Judge Roberto Scarpinato with his bodyguards, on top of the Palermo courthouse, 1998. Letizia Battaglia/IMS Disclosure.
Judge Roberto Scarpinato with his bodyguards, on top of the Palermo courthouse, 1998. Letizia Battaglia/IMS Disclosure.

His denunciation of the Mafia, the most recognized part of his work, intensified after the murder of leftist activist Giuseppe Impastato in 1979. Battaglia began to organize exhibitions with these records and toured Sicily with them. On one occasion, she recounted, an entire square emptied out in a matter of two minutes after they realized that among the images was Luciano Liggio prison, head of the Mafia, as captured by the photographer. "People were terrified that one day they might be identified as accomplices in our photographs."

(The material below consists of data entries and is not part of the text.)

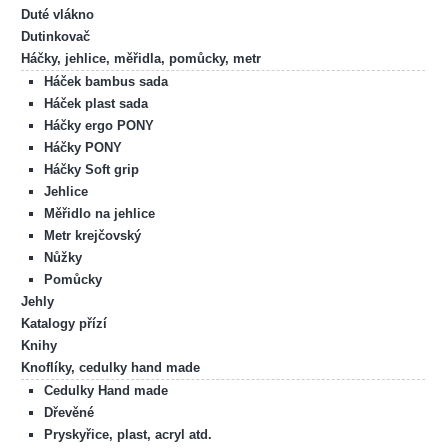
Duté vlákno
Dutinkovač
Háčky, jehlice, měřidla, pomůcky, metr
Háček bambus sada
Háček plast sada
Háčky ergo PONY
Háčky PONY
Háčky Soft grip
Jehlice
Měřidlo na jehlice
Metr krejčovský
Nůžky
Pomůcky
Jehly
Katalogy přízí
Knihy
Knoflíky, cedulky hand made
Cedulky Hand made
Dřevěné
Pryskyřice, plast, acryl atd.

Years later, Battaglia was the recipient of the 1985 W. Eugene Smith Award. With the recognition of her work came a demand for more: “[The award] it was the turn. I understood that I should do more. It wasn't enough just to photograph”.

She joined the emerging Verdi, ran for office and was voted on as a member of the city council. The mayor of Palermo at the time was Catholic Democrat Leoluca Orlando, who fought a fierce battle against corruption within his party. “For four years I dedicated myself to the city. And from her I received love and gratitude. Those were the best years of my life,” she wrote.

Children play with guns. Palermo, 1986. Credit: Letizia Battaglia/IMS Disclosure
Children play with guns. Palermo, 1986. Credit: Letizia Battaglia/IMS Disclosure

“It's not easy to understand – living in a city dominated by the mafia means having it in your home, in every family. Your children's teacher, your downstairs neighbor, your brother. Anyone can be involved – and you don't know it. We are just beginning to know who the big bosses are. And that's why it's so important to be there – to love being there. I consider myself absolutely fortunate to be able to live this experience of resistance to injustice.”

When, in 1989, L'Ora's photographic service changed hands, its new leadership was reluctant to hire a photographer with such a strong political role. Dedicated to public life and unwilling to be a photographer only in her spare time, Battaglia stopped shooting for a while. In the following years, she was a member of the Sicilian Regional Assembly and dedicated herself to publishing the magazines grandvu (with an important role for the Sicilian counterculture movements) and mezzocielo (dedicated to women's work). In addition, she founded the publishing house Edizioni della Battaglia, centered on poetry, literature and essays linked to the Sicilian region.

In 2016, he created the Palermo International Photography Center to house the city's photographic archive.